Estilos da vida
Você se lembra daqueles personagens de quadrinhos que são impiedosamente seguidos por uma nuvem preta, que é uma
espécie de guarda-chuva ao contrário? Eles não têm para onde fugir: deslocam-se, mas a chuva os persegue, mesmo debaixo
do teto de sua casa.
Claro, no outro extremo do leque há pessoas que são seguidas por um sol esplendoroso, mesmo quando estão no escuro
ou no meio de um desastre que deveria empalidecer a luz do dia (se ela tivesse vergonha na cara).
Em suma, cada um de nós parece estar sempre numa condição meteorológica que lhe é própria e não depende nem da
estação nem dos acontecimentos do momento.

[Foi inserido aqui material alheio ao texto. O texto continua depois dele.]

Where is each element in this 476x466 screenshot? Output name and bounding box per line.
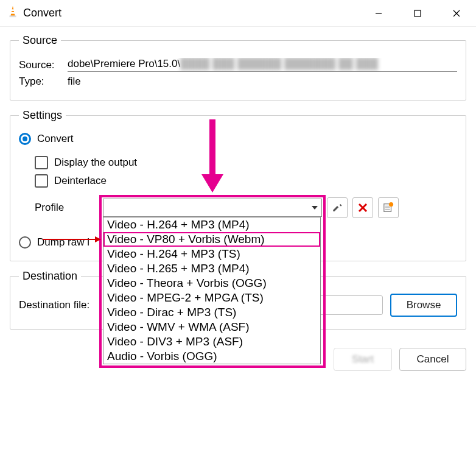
new-profile-button[interactable] (378, 197, 399, 218)
maximize-button[interactable] (398, 0, 437, 26)
vlc-icon (6, 5, 19, 21)
svg-rect-2 (11, 12, 15, 14)
svg-rect-1 (12, 9, 15, 11)
deinterlace-label: Deinterlace (54, 175, 107, 187)
profile-dropdown-list[interactable]: Video - H.264 + MP3 (MP4)Video - VP80 + … (103, 217, 321, 364)
dump-raw-label: Dump raw i (37, 236, 89, 249)
source-path: dobe\Premiere Pro\15.0\████ ███ ██████ █… (68, 58, 457, 72)
profile-label: Profile (19, 202, 98, 214)
start-button[interactable]: Start (334, 348, 392, 371)
settings-legend: Settings (19, 109, 66, 122)
profile-option[interactable]: Video - DIV3 + MP3 (ASF) (103, 334, 320, 349)
edit-profile-button[interactable] (327, 197, 348, 218)
dump-raw-radio[interactable] (19, 236, 31, 249)
destination-file-label: Destination file: (19, 299, 104, 311)
type-label: Type: (19, 76, 68, 88)
profile-option[interactable]: Video - Dirac + MP3 (TS) (103, 305, 320, 320)
source-group: Source Source: dobe\Premiere Pro\15.0\██… (10, 34, 466, 101)
profile-option[interactable]: Audio - Vorbis (OGG) (103, 349, 320, 364)
title-bar: Convert (0, 0, 476, 27)
cancel-button[interactable]: Cancel (399, 348, 466, 371)
display-output-label: Display the output (54, 157, 137, 169)
svg-rect-0 (10, 15, 16, 17)
profile-option[interactable]: Video - H.264 + MP3 (TS) (103, 247, 320, 261)
profile-option[interactable]: Video - H.265 + MP3 (MP4) (103, 261, 320, 276)
destination-legend: Destination (19, 270, 81, 283)
browse-button[interactable]: Browse (390, 294, 457, 317)
chevron-down-icon (312, 206, 318, 210)
minimize-button[interactable] (359, 0, 398, 26)
source-legend: Source (19, 34, 61, 47)
profile-option[interactable]: Video - MPEG-2 + MPGA (TS) (103, 291, 320, 305)
window-title: Convert (19, 7, 359, 19)
profile-select[interactable] (103, 199, 322, 217)
close-button[interactable] (437, 0, 476, 26)
convert-label: Convert (37, 133, 74, 145)
svg-rect-4 (415, 10, 421, 16)
profile-option[interactable]: Video - H.264 + MP3 (MP4) (103, 217, 320, 232)
profile-option[interactable]: Video - Theora + Vorbis (OGG) (103, 276, 320, 291)
deinterlace-checkbox[interactable] (35, 174, 48, 188)
delete-profile-button[interactable] (352, 197, 373, 218)
profile-option[interactable]: Video - VP80 + Vorbis (Webm) (103, 232, 320, 247)
source-label: Source: (19, 59, 68, 71)
profile-option[interactable]: Video - WMV + WMA (ASF) (103, 320, 320, 334)
convert-radio[interactable] (19, 133, 31, 145)
display-output-checkbox[interactable] (35, 156, 48, 169)
svg-point-13 (389, 202, 393, 207)
type-value: file (68, 76, 81, 88)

Talvez sejamos um pouco mais livres para escolher o estilo da vida que levaremos, seja qual for nosso pano de fundo.
Geralmente, por estilo de vida, entende-se um modelo que a gente imita para construir uma identidade e propô-la aos
olhos dos outros. Mas o estilo da vida, que é o que me interessa hoje, é outra coisa: é a forma literária na qual cada um narra
sua própria vida, para si mesmo e para os outros. Um exemplo.
Acabo de ler (e continuarei relendo por um bom tempo) “The Book of Dreams” (O Livro dos Sonhos), de Federico Fellini
(ed. Rizzoli). São mais de 400 páginas, em grande formato, que reproduzem fotograficamente os cadernos nos quais o diretor
italiano registrou seus sonhos, em palavras e desenhos.
Vários amigos que me viram ler o livro me perguntaram se, então, os sonhos de Fellini serviam de material para seus
filmes. A questão não cabe. O que o livro revela é que, para Fellini, o sonho era, por assim dizer, o gênero literário no qual ele
vivia (e, portanto, contava) sua vida – nos cadernos da mesa de cabeceira, nos filmes e no dia a dia.
Cuidado. Fellini não especulava nem um pouco sobre, sei lá, a “precariedade” de nossa percepção, que pode confundir
sonho com realidade. Ele nunca se perguntava se o que estava vivendo era sonho ou realidade, porque, para ele, o sonho era,
propriamente, o estilo da realidade.
Esse estilo era o que fazia com que seu olhar estivesse constantemente maravilhado ou atônito: graças a esse estilo, ele
atravessava (e contava) a vida como “um mistério entre mistérios” (palavras dele).
Pois bem, nós todos adotamos ou inventamos um estilo singular para a história de nossa vida – é o estilo graças ao qual
nossa vida se transforma numa história.
Cada um escolhe, provavelmente, o estilo narrativo que torna sua vida mais digna de ser vivida (e contada). Há estilos
meditativos, investigativos, introspectivos, paranoicos ou, como no caso de Fellini, oníricos e mágicos.
Quanto a mim, o estilo narrativo da minha vida é, sem dúvida, a aventura. Não só pelos livros que me seduziram na infância
(“Coração das Trevas”, de Conrad, seria o primeiro da lista). Mas porque a narrativa aventurosa sempre foi o que fez que minha
vida valesse a pena, ou seja, não fosse chata, mesmo quando tinha toda razão para ser.
Quando meu filho, aos quatro ou cinco anos, parecia se entediar, eu sempre recorria a um truque, que ele reconhecia
como truque, mas que funcionava. Eu me calava e me imobilizava de repente, como se estivesse ouvindo um barulho suspeito
e inquietante; logo eu sussurrava: “Atenção! Os piratas!”.
Nem ele nem eu acreditávamos na chegada dos piratas, mas ambos achávamos que a vida merecia um pouco de suspense.
(CALLIGARIS, Contardo. Folha de S. Paulo. Em: abril de 2001. Adaptado.)